→ Assignment:
Write out each record below exactly, but not the pictures.

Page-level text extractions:
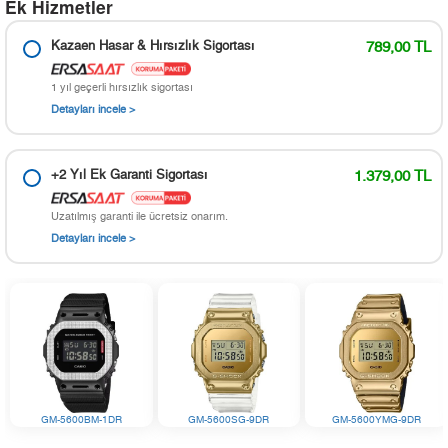
Ek Hizmetler
Kazaen Hasar & Hırsızlık Sigortası
789,00 TL
1 yıl geçerli hırsızlık sigortası
Detayları incele >
+2 Yıl Ek Garanti Sigortası
1.379,00 TL
Uzatılmış garanti ile ücretsiz onarım.
Detayları incele >
GM-5600BM-1DR
GM-5600SG-9DR
GM-5600YMG-9DR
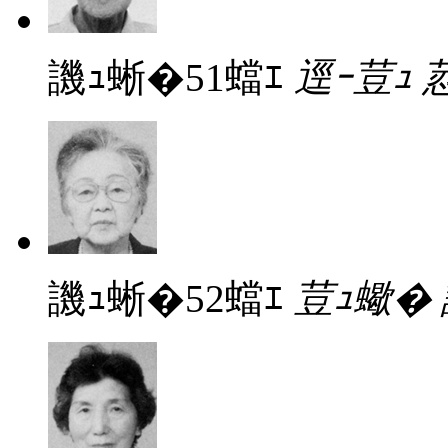
譏ｭ蜥�51蟷ｴ
逕ｰ荳ｭ 
譏ｭ蜥�52蟷ｴ
荳ｭ蠍�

→ Expected answer:
Ek Hizmetler
Kazaen Hasar & Hırsızlık Sigortası
789,00 TL
1 yıl geçerli hırsızlık sigortası
Detayları incele >
+2 Yıl Ek Garanti Sigortası
1.379,00 TL
Uzatılmış garanti ile ücretsiz onarım.
Detayları incele >
GM-5600BM-1DR
GM-5600SG-9DR
GM-5600YMG-9DR
譏ｭ蜥�51蟷ｴ
逕ｰ荳ｭ 
譏ｭ蜥�52蟷ｴ
荳ｭ蠍�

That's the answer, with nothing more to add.